WASHINGTON — When Sinclair Broadcast Group announced its intent to buy Tribune Media in a blockbuster merger last May, the company predicted that regulators would quickly wave through the deal.

But 10 months later, Sinclair remains locked in a prolonged battle with Justice Department antitrust officials over how many stations it must sell to get their approval. It is latest cloud over Sinclair’s $3.9 billion deal, coinciding with an internal investigation underway at the Federal Communications Commission into the agency’s relationship with the company.

The biggest sticking point for Sinclair appears to be how many stations it would need to sell in order to get its deal approved.

In its new proposal, Sinclair asked that it be able to keep multiple stations in greater Greensboro, North Carolina, greater Harrisburg, Pennsylvania, and Indianapolis.

[Sinclair operates two stations in the Triad, Tribune Media one. Sinclair also operates two stations in the Research Triangle area, two in eastern North Carolina and another in Asheville.]

The company said it should be able to have two of the top four stations in the local markets after the FCC’s action last November to relaxed rules barring too much concentration among top stations.
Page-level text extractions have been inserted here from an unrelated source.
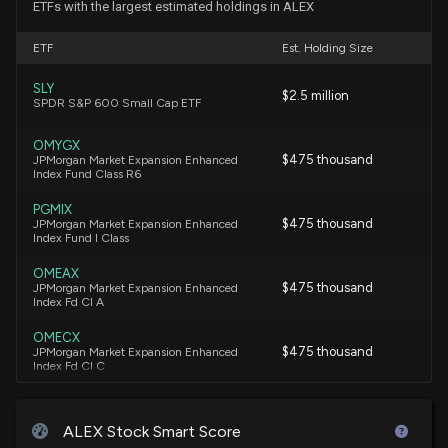
ETFs with the largest estimated holdings in ALEX
New Insider Disclosure: CHING MEREDITH J (Exec.
ETF
Est. Holding Size
VP, External Affairs) disclosed 700 shares sold of
$ALEX
SLY
$2.5 million
10/10/2025, 11:30:00 PM
SPDR S&P 600 Small Cap ETF
OMYGX
Insider Sale: Exec. VP of $ALEX Sells 700 Shares
$475 thousand
JPMorgan Market Expansion Enhanced
Index Fund Class R6
9/11/2025, 10:15:30 AM
PGMIX
$475 thousand
JPMorgan Market Expansion Enhanced
New Insider Disclosure: CHING MEREDITH J (Exec.
Index Fund I Class
VP, External Affairs) disclosed 700 shares sold of
$ALEX
OMEAX
$475 thousand
JPMorgan Market Expansion Enhanced
9/11/2025, 10:15:00 AM
Index Fd Cl A
OMECX
New Analyst Forecast: $ALEX Given 'Market
$475 thousand
JPMorgan Market Expansion Enhanced
Index Fd Cl C
Perform' Rating
9/2/2025, 2:21:30 PM
JMEZX
$475 thousand
JPMorgan Market Expansion Enhanced
ALEX Stock Smart Score
Index Fund R2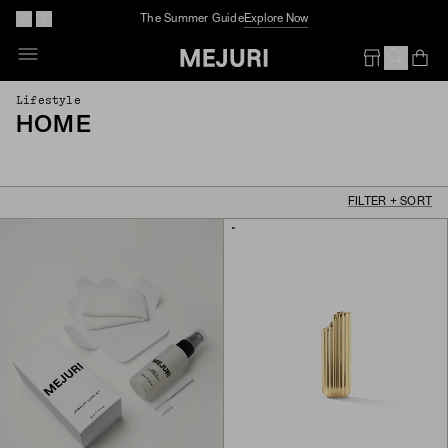
The Summer Guide
Explore Now
Op
Em
Lifestyle
HOME
FILTER + SORT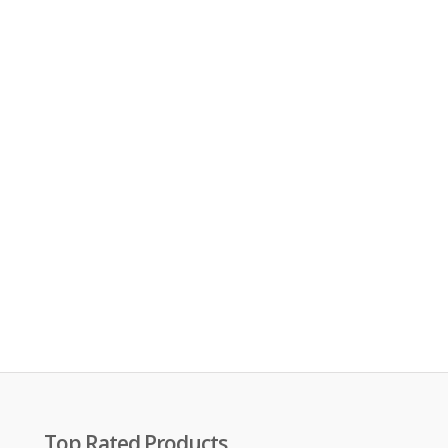
Top Rated Products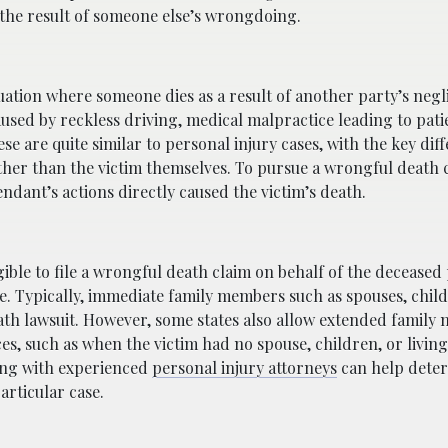
 the result of someone else’s wrongdoing.
tuation where someone dies as a result of another party’s negl
aused by reckless driving, medical malpractice leading to pati
ese are quite similar to personal injury cases, with the key dif
ather than the victim themselves. To pursue a wrongful death c
ndant’s actions directly caused the victim’s death.
ligible to file a wrongful death claim on behalf of the decease
te. Typically, immediate family members such as spouses, chil
ath lawsuit. However, some states also allow extended family
es, such as when the victim had no spouse, children, or livi
lting with experienced
personal injury attorneys
can help dete
articular case.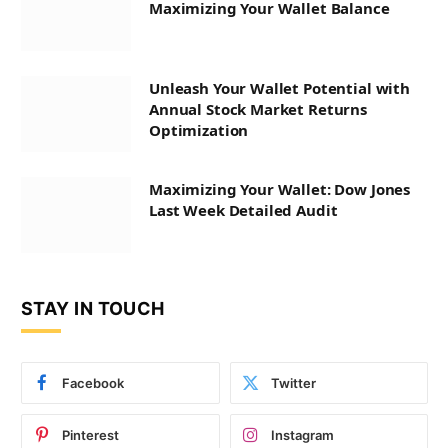
Maximizing Your Wallet Balance
Unleash Your Wallet Potential with
Annual Stock Market Returns
Optimization
Maximizing Your Wallet: Dow Jones
Last Week Detailed Audit
STAY IN TOUCH
Facebook
Twitter
Pinterest
Instagram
Sinclair’s filing of an amended plan last week could indicate that the company believes it is close to a resolution with the Justice Department and that it is confident enough to start the process moving again at the FCC.

Fighting internet giants

At issue is how much power Sinclair, the country’s largest broadcaster, will have over local media markets and national television audiences. Sinclair has argued that by combining forces with Tribune, it will be able to bolster local news coverage and be a stronger competitor to internet giants like Facebook and Google.

The Justice Department is concerned that the merger will harm competition in several cities. The agency is looking at whether the deal could also give Sinclair too much power over television advertising and over licensing deals with cable and satellite companies that retransmit their broadcasts.
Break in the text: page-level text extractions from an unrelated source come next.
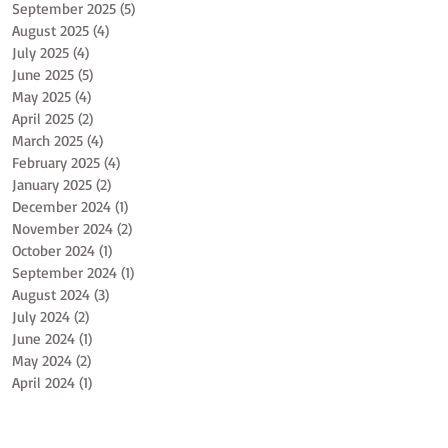
September 2025
(5)
5 posts
August 2025
(4)
4 posts
July 2025
(4)
4 posts
June 2025
(5)
5 posts
May 2025
(4)
4 posts
April 2025
(2)
2 posts
March 2025
(4)
4 posts
February 2025
(4)
4 posts
January 2025
(2)
2 posts
December 2024
(1)
1 post
November 2024
(2)
2 posts
October 2024
(1)
1 post
September 2024
(1)
1 post
August 2024
(3)
3 posts
July 2024
(2)
2 posts
June 2024
(1)
1 post
May 2024
(2)
2 posts
April 2024
(1)
1 post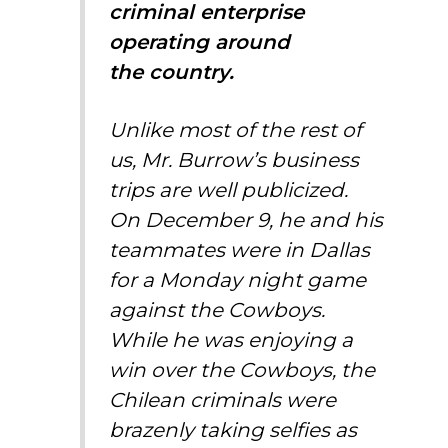
criminal enterprise
operating around
the country.
Unlike most of the rest of
us, Mr. Burrow’s business
trips are well publicized.
On December 9, he and his
teammates were in Dallas
for a Monday night game
against the Cowboys.
While he was enjoying a
win over the Cowboys, the
Chilean criminals were
brazenly
taking selfies
as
John Newman, a professor at the University of Memphis and a former antitrust official at the Justice Department, said previous big radio mergers — similar in many ways to the Sinclair-Tribune deal — had been approved by the Justice Department without a lot of focus on how consumers were harmed.

The treatment of the Sinclair deal, he said, shows that “the DOJ is getting more aggressive and looking at consumer welfare, too.”

The Justice Department and Sinclair declined to comment.

Deal expected eventually

The two sides are expected to come to an agreement eventually, according to three people familiar with the negotiations who would speak only on the condition of anonymity because the discussions were private.

But the Justice Department’s demands for more divestitures has added another layer of complexity to a deal that, from the moment it was announced, faced broad opposition from Democratic lawmakers and consumer groups. Opponents have argued that the deal would curtail the number of unique voices in media, reduce coverage of local news and decrease competition.

The FCC is reviewing the merger separately from the Justice Department, focusing on whether the deal is in the public’s interest. The agency is widely expected to approve the deal.

Last week, in an attempt to move closer to a resolution, Sinclair submitted a proposal to sell stations in big markets including New York and Chicago, as well as some smaller stations. The proposal would put many of the stations in trusts, an arrangement that has raised some concern from consumer groups that the company will try to operate them through partners down the road, because it runs some stations that way now.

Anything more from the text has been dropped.